In high school, I ran cross country and I was pretty skinny. I didn’t run as much in college. I’m not fat, but I have about 10-15% body fat that I haven’t been able to get rid of since I put it on. I’ve tried running and running like I did in high school, and it won’t come off. I read your advice about aerobic cardio and I looked around my gym… and realized you’re right. Every single person that I regularly see at my gym doing 45+ minutes of cardio religiously is FAT and have been for years. So, hard as it was, I stopped running long runs and started doing intervals like you recommended. Now, I have more time to do full body work outs instead of working one muscle group per day. And, contrary to what I used to think, I didn’t get fat. In fact, after 10 days, I feel better than before. I don’t feel like falling over the rest of the day like I used to and I sleep a lot better. And, I’ve actually lost weight and I can do more pull-ups and squats than before.
I do weights and intervals Monday, Wednesday, and Friday. My question is what do I do on my off-days? I have a hard time just doing nothing. Any suggestions?
Thanks again for all your help.
Thanks for the question T. Here’s some suggestions on what to do on your training and exercise rest days:
Recovery Exercises and Activities
You can do certain activities with the goal of active recovery:
- Moderate Low Intensity Cardio – no more than 20 minutes of low intensity cardio (if you enjoy it!)
- Yoga – is awesome. I love it. Cute chicks. Stretching feels great. What’s not to like?
- Sauna or hot tub – along with some stretching.
- Stretching – by itself is a great form of active recovery.
Do Active Things You Enjoy
- Sports – basketball, soccer, etc are great things to do on your days off
- Walk – take an easy walk around the neighborhood, walk some dogs, etc.
- Martial Arts – are great for all around health, fun, and you learn to defend yourself.
- Swimming – fun, good for active recovery, can take the whole family.

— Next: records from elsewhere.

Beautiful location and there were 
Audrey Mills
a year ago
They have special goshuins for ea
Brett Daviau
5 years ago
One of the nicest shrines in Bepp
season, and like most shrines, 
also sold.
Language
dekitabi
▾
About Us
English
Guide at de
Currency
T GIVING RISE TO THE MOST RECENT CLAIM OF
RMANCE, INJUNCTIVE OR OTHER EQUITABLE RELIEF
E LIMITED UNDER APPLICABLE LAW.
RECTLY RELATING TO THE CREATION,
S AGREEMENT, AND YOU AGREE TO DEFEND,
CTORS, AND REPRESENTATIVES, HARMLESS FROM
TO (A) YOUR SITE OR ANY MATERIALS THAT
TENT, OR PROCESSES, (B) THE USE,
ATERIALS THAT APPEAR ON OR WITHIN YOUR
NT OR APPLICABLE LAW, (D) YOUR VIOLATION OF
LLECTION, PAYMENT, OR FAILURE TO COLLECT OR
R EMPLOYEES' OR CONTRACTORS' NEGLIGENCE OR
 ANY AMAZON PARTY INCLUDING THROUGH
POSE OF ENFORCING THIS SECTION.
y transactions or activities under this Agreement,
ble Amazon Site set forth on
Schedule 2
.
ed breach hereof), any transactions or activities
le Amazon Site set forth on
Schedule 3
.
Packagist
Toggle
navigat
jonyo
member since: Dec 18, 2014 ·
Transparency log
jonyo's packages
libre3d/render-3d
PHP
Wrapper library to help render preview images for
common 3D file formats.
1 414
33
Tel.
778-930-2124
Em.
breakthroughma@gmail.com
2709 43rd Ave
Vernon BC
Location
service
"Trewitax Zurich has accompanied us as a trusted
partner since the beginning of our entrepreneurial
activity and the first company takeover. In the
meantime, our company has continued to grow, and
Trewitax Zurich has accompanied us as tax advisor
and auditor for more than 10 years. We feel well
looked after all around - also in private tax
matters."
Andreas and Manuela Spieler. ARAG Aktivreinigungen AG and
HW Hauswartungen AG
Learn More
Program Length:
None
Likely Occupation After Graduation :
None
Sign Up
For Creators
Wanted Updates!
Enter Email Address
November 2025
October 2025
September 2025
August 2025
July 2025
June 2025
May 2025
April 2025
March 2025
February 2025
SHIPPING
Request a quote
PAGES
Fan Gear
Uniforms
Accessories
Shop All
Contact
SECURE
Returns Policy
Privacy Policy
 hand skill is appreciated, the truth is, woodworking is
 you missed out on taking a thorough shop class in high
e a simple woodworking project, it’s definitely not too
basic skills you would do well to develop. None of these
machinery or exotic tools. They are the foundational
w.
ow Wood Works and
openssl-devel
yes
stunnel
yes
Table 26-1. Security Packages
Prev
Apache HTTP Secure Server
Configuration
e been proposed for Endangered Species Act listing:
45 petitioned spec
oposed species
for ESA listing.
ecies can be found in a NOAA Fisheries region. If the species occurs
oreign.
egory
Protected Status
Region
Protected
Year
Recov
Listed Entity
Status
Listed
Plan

- Hiking – and other outdoors stuff.
Lifestyle stuff on “rest days”
If you notice all these things are fun lifestyle activities that people (even people who don’t work out) enjoy regularly. That’s the point. Make your rest days fun stuff you enjoy… and with the secondary goal of 1.) activities that help recovery or 2.) give you some exercise but address different energy systems (ie. your strength training workouts work anaerobic energy systems and maximum strength… hiking is more of an aerobic activity).
So there you go: you now know what to do on training and exercise rest days.